[[ Source records open ]]
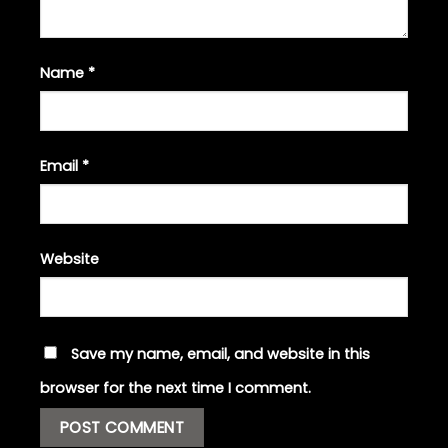
Name
*
Email
*
Website
Save my name, email, and website in this
browser for the next time I comment.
[[ Source records closed ]]
### Problem to work on
Reproduce the data above word for word and omit the images.

### Response to this exercise
Name
*
Email
*
Website
Save my name, email, and website in this
browser for the next time I comment.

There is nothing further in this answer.